[Opening EXERCISE MATERIALS section]
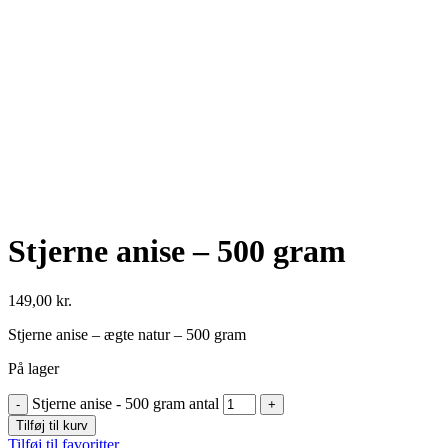
Se fulde billede
Stjerne anise – 500 gram
149,00
kr.
Stjerne anise – ægte natur – 500 gram
På lager
Stjerne anise - 500 gram antal
Tilføj til kurv
Tilføj til favoritter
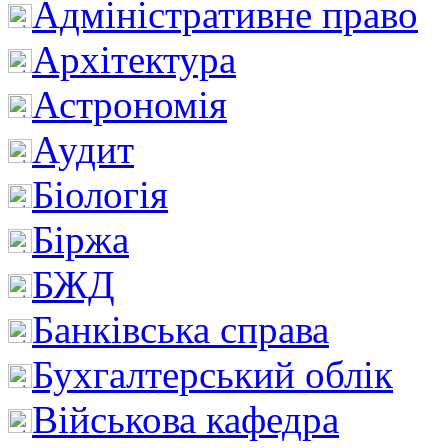
Адміністративне право
Архітектура
Астрономія
Аудит
Біологія
Біржа
БЖД
Банківська справа
Бухгалтерський облік
Військова кафедра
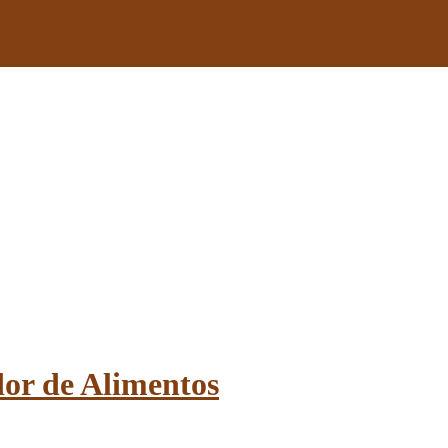
or de Alimentos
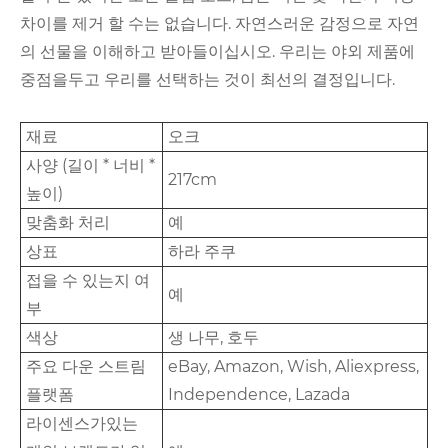
차이를 제거 할 수는 없습니다. 자연스러운 감정으로 자연
의 선물을 이해하고 받아들이십시오. 우리는 야외 제품에
중점을두고 우리를 선택하는 것이 최선의 결정입니다.
재료
오크
사양 (길이 * 너비 *
217cm
높이)
맞춤화 처리
예
상표
하라 주쿠
접을 수 있는지 여
예
부
색상
생 나무, 호두
주요 다운 스트림
eBay, Amazon, Wish, Aliexpress,
플랫폼
Independence, Lazada
라이센스가있는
[Closing EXERCISE MATERIALS section]
§ WHAT TO PRODUCE
Every entry must be written out exactly, with all pictures left out.

§ ANSWER TO THIS EXERCISE
Se fulde billede
Stjerne anise – 500 gram
149,00
kr.
Stjerne anise – ægte natur – 500 gram
På lager
Stjerne anise - 500 gram antal
Tilføj til kurv
Tilføj til favoritter
Адміністративне право
Архітектура
Астрономія
Аудит
Біологія
Біржа
БЖД
Банківська справа
Бухгалтерський облік
Військова кафедра
or de Alimentos
차이를 제거 할 수는 없습니다. 자연스러운 감정으로 자연
의 선물을 이해하고 받아들이십시오. 우리는 야외 제품에
중점을두고 우리를 선택하는 것이 최선의 결정입니다.
재료
오크
사양 (길이 * 너비 *
217cm
높이)
맞춤화 처리
예
상표
하라 주쿠
접을 수 있는지 여
예
부
색상
생 나무, 호두
주요 다운 스트림
eBay, Amazon, Wish, Aliexpress,
플랫폼
Independence, Lazada
라이센스가있는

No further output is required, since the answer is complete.